So. Every week or so I am going to pull a CD or two off the pile and tell you whether or not it sparks joy.

If anyone wants to send me any CDs I promise to put them near the top of the pile.

Friday, June 17, 2016

Tuesday, February 12, 2013

Nothing to say, really, is there?

Sunday, June 24, 2012

Songs of the Old Communist

Leon Rosselson
Cellar Upstairs Folk Club, London
16 June

 


When I arrived at the little upstairs room in the Exmouth Arms, Leon Rosselson was already sitting in the front row reading the Guardian, which is what you would have imagined him doing before a concert. The compère introduced him as the greatest living English political songwriter; an assessement with which it would be very hard to argue. Like a lot of people, I knew his songs long before I had heard of him. I just kept noticing that my favourite performers -- Martin Simpson, Martin Carthy, Billy Bragg, Dick Gaughan and Chumbawamba had all covered Leon Rosselson songs. (Come to think of it, they all covered the same Leon Rosselson song....

If you'd only heard Billy Bragg belting out "in 1649 to St Georges Hill...." you might be taken aback by the little man with the squeaky voice (I almost wrote “nerdy”) chatting away about 1970s environmental protests and an arts project he was involved in which used an old London bus as a performance space.
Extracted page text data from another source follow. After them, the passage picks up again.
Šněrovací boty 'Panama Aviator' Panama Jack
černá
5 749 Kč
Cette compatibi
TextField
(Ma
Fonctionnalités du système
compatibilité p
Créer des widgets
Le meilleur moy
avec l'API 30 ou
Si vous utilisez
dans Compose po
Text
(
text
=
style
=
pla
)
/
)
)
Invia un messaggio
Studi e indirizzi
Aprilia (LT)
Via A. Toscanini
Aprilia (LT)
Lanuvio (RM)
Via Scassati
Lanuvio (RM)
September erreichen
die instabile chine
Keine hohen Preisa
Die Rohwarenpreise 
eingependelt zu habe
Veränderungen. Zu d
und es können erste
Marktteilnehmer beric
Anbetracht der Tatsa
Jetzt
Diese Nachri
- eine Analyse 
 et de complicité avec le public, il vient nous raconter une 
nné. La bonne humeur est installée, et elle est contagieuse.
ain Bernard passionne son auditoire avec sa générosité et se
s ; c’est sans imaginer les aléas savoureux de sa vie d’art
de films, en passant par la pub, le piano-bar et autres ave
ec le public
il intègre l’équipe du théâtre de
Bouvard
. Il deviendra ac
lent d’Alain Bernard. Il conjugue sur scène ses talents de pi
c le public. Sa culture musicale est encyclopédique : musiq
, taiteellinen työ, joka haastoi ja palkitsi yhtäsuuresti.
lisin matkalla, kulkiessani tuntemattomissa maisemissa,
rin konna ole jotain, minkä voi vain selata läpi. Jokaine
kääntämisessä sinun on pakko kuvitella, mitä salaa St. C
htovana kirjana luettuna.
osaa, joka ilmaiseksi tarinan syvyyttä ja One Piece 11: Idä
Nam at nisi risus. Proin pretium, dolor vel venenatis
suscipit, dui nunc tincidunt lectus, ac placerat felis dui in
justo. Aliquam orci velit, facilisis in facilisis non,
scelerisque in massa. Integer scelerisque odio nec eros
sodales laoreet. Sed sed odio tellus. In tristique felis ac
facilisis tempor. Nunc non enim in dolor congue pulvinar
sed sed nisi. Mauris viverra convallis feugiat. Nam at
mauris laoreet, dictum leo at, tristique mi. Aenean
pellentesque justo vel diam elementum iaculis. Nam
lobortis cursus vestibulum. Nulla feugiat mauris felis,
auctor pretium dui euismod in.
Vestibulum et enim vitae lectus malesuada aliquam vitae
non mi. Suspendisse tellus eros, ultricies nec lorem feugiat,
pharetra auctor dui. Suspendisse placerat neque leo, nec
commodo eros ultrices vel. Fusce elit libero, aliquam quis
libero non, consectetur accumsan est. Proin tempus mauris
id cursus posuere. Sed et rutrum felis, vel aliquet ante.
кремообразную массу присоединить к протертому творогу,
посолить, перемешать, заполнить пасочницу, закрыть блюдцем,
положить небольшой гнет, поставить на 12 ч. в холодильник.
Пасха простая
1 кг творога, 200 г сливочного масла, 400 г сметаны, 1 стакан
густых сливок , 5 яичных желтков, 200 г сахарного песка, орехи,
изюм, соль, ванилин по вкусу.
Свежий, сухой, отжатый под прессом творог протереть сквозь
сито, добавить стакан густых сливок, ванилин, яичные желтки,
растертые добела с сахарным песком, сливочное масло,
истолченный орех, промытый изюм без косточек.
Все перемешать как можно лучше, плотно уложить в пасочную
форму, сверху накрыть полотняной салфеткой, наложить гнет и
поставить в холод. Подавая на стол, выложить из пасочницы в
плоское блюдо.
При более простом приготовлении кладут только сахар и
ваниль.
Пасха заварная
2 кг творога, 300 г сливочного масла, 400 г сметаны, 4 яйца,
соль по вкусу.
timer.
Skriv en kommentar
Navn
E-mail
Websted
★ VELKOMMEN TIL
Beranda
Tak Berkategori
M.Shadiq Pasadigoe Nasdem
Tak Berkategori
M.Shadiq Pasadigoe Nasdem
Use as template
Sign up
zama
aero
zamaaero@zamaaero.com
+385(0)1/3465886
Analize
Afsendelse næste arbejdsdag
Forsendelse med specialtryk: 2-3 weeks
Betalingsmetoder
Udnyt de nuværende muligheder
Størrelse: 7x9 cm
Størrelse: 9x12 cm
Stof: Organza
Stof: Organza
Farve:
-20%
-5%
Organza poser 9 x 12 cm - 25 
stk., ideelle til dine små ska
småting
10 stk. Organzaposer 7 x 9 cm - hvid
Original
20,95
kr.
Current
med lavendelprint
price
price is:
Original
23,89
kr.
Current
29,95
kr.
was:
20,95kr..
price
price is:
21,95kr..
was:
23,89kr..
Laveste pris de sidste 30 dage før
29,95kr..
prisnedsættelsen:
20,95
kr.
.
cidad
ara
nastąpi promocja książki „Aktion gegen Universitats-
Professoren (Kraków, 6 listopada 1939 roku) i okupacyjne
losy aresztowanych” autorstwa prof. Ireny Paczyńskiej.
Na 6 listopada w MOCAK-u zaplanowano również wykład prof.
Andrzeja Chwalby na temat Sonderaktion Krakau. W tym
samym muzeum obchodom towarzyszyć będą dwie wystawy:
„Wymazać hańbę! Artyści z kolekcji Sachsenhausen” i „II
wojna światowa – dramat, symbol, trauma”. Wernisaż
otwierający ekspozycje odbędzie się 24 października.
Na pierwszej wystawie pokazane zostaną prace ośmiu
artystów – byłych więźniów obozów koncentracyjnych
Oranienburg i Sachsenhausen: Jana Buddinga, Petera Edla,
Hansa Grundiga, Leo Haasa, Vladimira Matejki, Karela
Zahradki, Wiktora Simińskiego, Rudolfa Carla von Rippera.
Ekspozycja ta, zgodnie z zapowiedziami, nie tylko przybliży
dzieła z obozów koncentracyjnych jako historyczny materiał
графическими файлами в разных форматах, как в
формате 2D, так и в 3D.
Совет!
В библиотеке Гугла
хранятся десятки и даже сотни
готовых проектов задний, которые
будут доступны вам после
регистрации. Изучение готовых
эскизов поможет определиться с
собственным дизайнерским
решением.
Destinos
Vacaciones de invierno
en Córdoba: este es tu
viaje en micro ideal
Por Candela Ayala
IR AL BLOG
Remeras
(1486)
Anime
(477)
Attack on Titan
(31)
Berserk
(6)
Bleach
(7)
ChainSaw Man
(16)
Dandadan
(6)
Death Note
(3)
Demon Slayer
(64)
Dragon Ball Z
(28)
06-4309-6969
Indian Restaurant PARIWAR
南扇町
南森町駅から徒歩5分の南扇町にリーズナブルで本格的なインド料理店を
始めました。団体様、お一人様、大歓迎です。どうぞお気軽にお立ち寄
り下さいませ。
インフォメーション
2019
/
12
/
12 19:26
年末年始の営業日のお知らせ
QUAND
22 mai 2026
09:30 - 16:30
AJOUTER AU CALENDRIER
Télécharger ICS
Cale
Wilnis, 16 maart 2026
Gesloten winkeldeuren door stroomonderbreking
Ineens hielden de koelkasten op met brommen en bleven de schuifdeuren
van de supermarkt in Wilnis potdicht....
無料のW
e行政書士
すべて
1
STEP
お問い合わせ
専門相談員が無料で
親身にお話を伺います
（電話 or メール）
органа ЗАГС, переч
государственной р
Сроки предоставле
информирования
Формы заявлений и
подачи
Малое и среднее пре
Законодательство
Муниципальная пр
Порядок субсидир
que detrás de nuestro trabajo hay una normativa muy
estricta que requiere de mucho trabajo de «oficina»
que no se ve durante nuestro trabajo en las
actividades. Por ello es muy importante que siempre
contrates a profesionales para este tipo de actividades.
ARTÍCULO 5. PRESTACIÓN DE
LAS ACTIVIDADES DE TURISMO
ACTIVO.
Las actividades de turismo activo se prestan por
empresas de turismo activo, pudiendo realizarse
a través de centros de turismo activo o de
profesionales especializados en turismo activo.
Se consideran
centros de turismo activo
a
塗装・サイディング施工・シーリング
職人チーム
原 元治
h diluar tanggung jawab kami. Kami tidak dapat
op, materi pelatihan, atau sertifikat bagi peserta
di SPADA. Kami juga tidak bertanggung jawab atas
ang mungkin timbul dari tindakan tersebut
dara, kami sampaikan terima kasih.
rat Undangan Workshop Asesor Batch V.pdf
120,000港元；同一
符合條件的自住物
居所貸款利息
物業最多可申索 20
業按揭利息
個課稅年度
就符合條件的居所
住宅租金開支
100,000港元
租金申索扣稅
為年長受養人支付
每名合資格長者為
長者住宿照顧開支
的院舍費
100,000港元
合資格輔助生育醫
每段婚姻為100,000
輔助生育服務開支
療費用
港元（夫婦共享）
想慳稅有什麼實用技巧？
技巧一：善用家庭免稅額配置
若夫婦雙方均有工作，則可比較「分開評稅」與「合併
He steers clear of the famous, well-covered songs: no Stand Up For Judas, no Palaces of Gold...the man sitting behind me shouts out for The World Turned Upside Down but he doesn't sing that, either. (I think it was the man sitting behind me who took the above footage on his phone: thank you, man sitting behind me.) He does sing "raise a loving cup to Abiezer / he's a dancing, drunken, roaring, ranter" as an encore, though. Winstanley's Diggers broke away from Abiezer Coppe's Ranters: I expect you knew that. 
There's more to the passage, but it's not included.